The major recent reforms to the UK’s apprenticeship system are still at a very early stage, so the talk by Keith Smith, one of the country’s top skills civil servants, to the Association of Employment Learning Providers’ annual conference was eagerly anticipated to say the least.
And while the director of funding and programmes at the Education and Skills Funding Agency might not have been able to answer the single burning question of the conference – what is happening with the adult education budget tender – he did give updates on many other issues, including new providers, non-compliant delivery models and the ESFA’s mystery shop.
Checks and balances for new, untested providers
Simply getting on the apprenticeship register is not “the end of the story” for untested providers, Mr Smith said, as he outlined the steps the Education and Skills Funding Agency was taking to ensure they were up to scratch.
More than 2,200 providers are now on the register, which represents “a big increase from what we had before”, he said.
He acknowledged that “often people are concerned” about such large number of untested providers – and stressed that getting onto the register was merely “the first hurdle”.
All new providers must now attend mandatory training, and the penalty for non-attendance is removal from the register.
“So it’s not ‘come along if you fancy it’. If you don’t come, you’re no longer there in that delivery space,” he said.
The next stage was a one-to-one visit to new providers.
“I hear lots of stories about people being worried about some of these new providers working out of their shed in their back garden or out of the living room of a property,” he said.
These visits were designed to “look at these organisations and to test the things that they told us when they applied to the register – do they have all the things in place to back that up?”
Any that didn’t would be removed from the register – and promptly.
“There won’t be a big long process. It’ll be very clearly understood what our requirements are,” he stressed.
The final stage in the process would start in September, and involves risk-profiling all the new providers.
Any that are deemed to be “medium- to high-risk providers” will receive an audit visit, he added, “and then we can see how they’re performing”.
“These are important steps for us to make sure we support you going through the process of delivering a good-quality experience but importantly to show that the process isn’t being compromised.”
Consequences for non-compliant delivery models
Providers using delivery models that are “contrary to the spirit” of the apprenticeship reforms – such as using employers as subcontractors “to recoup costs” – will face consequences, Mr Smith warned.
The ESFA is “starting to get increasingly concerned about some of the delivery models that we’re hearing about,” he admitted.
“What we don’t want to see is any provider trying to make an interpretation of what we’re trying to do in the wrong way, which just means that model becomes noncompliant.”
Where a delivery model is non-compliant, he warned, “we will intervene – and ultimately that’s going to mean that providers are removed not just from the register but potentially there’ll be some wider consequences for them as well”.
Using employers as subcontractors “seems to be a bit of a theme at the moment”, he said.
“Some providers want to get employers involved, making them subcontractors, getting them below the £100,000 radar and trying to get money back to the employer for stuff they do already,” he said.
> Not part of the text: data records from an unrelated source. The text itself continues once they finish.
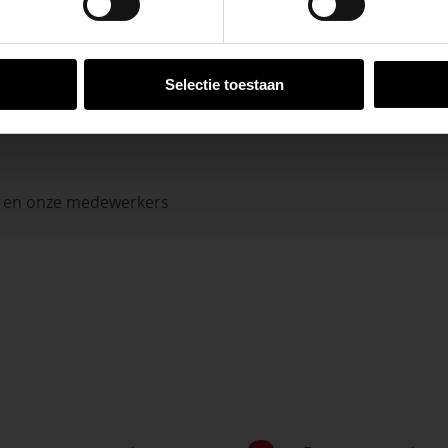
VESTIGINGEN
Selectie toestaan
n en onze medewerkers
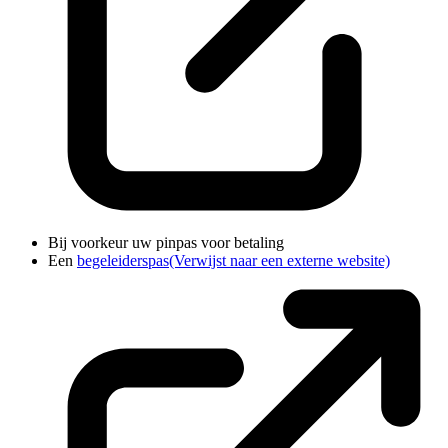
Bij voorkeur uw pinpas voor betaling
Een
begeleiderspas
(Verwijst naar een externe website)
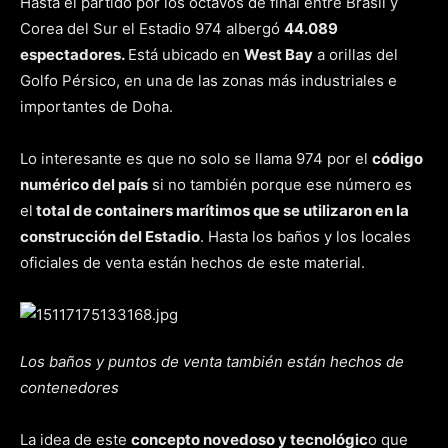
Hasta el partido por los octavos de final entre Brasil y
Corea del Sur el Estadio 974 albergó
44.089
espectadores.
Está ubicado en
West Bay
a orillas del
Golfo Pérsico, en una de las zonas más industriales e
importantes de Doha.
Lo interesante es que no solo se llama 974 por el
código
numérico del país
si no también porque ese número es
el
total de containers marítimos que se utilizaron en la
construcción del Estadio
. Hasta los baños y los locales
oficiales de venta están hechos de este material.
Los baños y puntos de venta también están hechos de
contenedores
La idea de este
concepto novedoso y tecnológic
o que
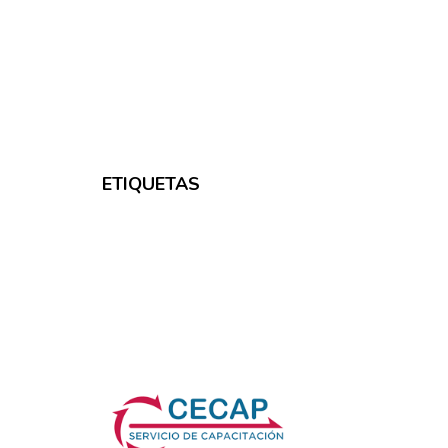
ETIQUETAS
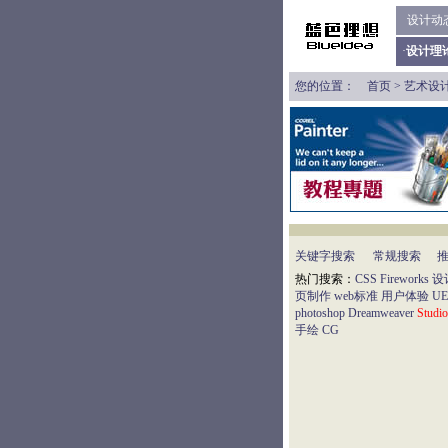
设计动
·
设计理
您的位置：
首页
>
艺术设
关键字搜索
常规搜索
热门搜索：
CSS
Fireworks
设
页制作
web标准
用户体验
UE
photoshop
Dreamweaver
Studi
手绘
CG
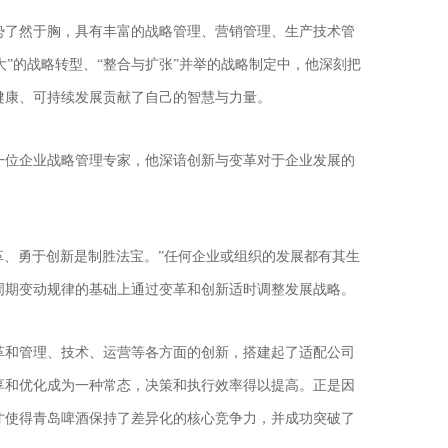
势了然于胸，具有丰富的战略管理、营销管理、生产技术管
大”的战略转型、“整合与扩张”并举的战略制定中，他深刻把
健康、可持续发展贡献了自己的智慧与力量。
一位企业战略管理专家，他深谙创新与变革对于企业发展的
革、勇于创新是制胜法宝。”任何企业或组织的发展都有其生
周期变动规律的基础上通过变革和创新适时调整发展战略。
革和管理、技术、运营等各方面的创新，搭建起了适配公司
享和优化成为一种常态，决策和执行效率得以提高。正是因
才使得青岛啤酒保持了差异化的核心竞争力，并成功突破了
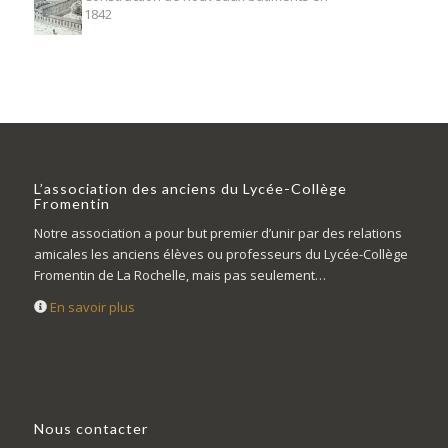
1842
L’association des anciens du Lycée-Collège
Fromentin
Notre association a pour but premier d’unir par des relations
amicales les anciens élèves ou professeurs du Lycée-Collège
Fromentin de La Rochelle, mais pas seulement…
En savoir plus
Nous contacter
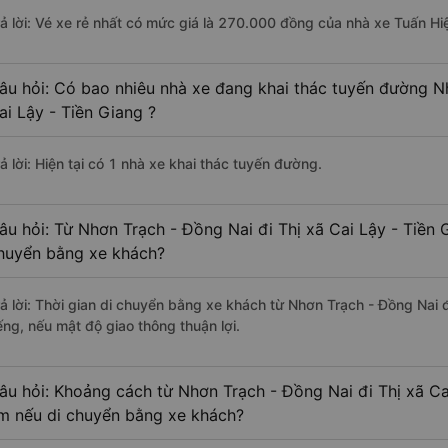
rả lời: Vé xe rẻ nhất có mức giá là 270.000 đồng của nhà xe Tuấn Hi
âu hỏi: Có bao nhiêu nhà xe đang khai thác tuyến đường N
ai Lậy - Tiền Giang ?
ả lời: Hiện tại có 1 nhà xe khai thác tuyến đường.
âu hỏi: Từ Nhơn Trạch - Đồng Nai đi Thị xã Cai Lậy - Tiền 
huyển bằng xe khách?
rả lời: Thời gian di chuyển bằng xe khách từ Nhơn Trạch - Đồng Nai đ
ếng, nếu mật độ giao thông thuận lợi.
âu hỏi: Khoảng cách từ Nhơn Trạch - Đồng Nai đi Thị xã Cai
m nếu di chuyển bằng xe khách?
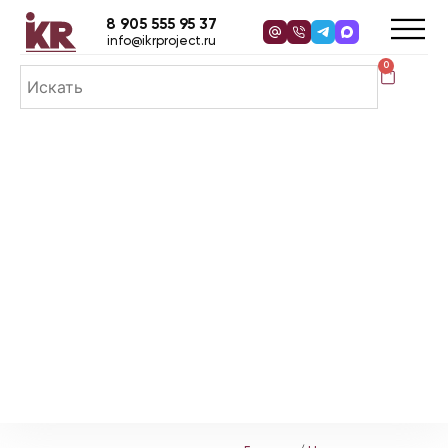
8 905 555 95 37
info@ikrproject.ru
0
“That’s just contrary to everything we’re trying to achieve here.”
Mr Dawe asked him to clarify what was and wasn’t permitted – as the funding rules do allow providers to subcontract to employers.
“You’re absolutely right, we want employers to have a place in the system where they can be engaged and they can be supported in delivery, that’s what we want,” he replied.
“What we don’t want to see is specifically where employers are being brought into the system, in essence to recoup costs that they would generally incur themselves anyway.
“It’s really important – my plea to all of you in the room – if you’ve got questions or uncertainties about a particular model you’re trying to get off the ground, please come and speak to us about that,” he urged.
The ESFA’s controversial mystery shopper ruse
The revelation that the Education and Skills Funding Agency had been “mystery shopping” apprenticeship providers has left some feeling “a bit hurt” – but Mr Smith insisted the agency wasn’t doing it to catch them out.
He admitted that staff at the agency had phoned a number of providers posing as employers, to check “how well we think the service reforms are coming through”.
“We think this is really important to test how the reforms are going down and to understand what is happening in the marketplace,” he explained.
Among the “very, very early impressions” emerging from the research – one which was likely to have riled providers – was the finding that “colleges are a little bit better at talking to employers about other needs and other requirements”.
He claimed that this was “in some ways understandable because some of those have other budgets other than apprenticeships”.
Other “key messages” included the finding providers were not doing “enough tailoring of the advice that’s being given to employers”, and not focusing on employers’ needs “strongly enough”.
Providers were also not doing “enough general promotion of apprenticeships and what employers can expect”, which Mr Smith said was important “to get employers wanting to invest in more apprenticeship activity”.
When Mark Dawe challenged him on the mystery shop, he explained that it was “not about trying to pull providers up for not doing the right things”.
“I talked about some of the things that you can reflect on, but I’m not saying to you ‘those are things that everybody’s got to do better’ because it’s bad,” he said.
“We’re doing it to see if the users of our services are getting access to the right information,” he said.
“We really do care that we’re doing enough to support you.”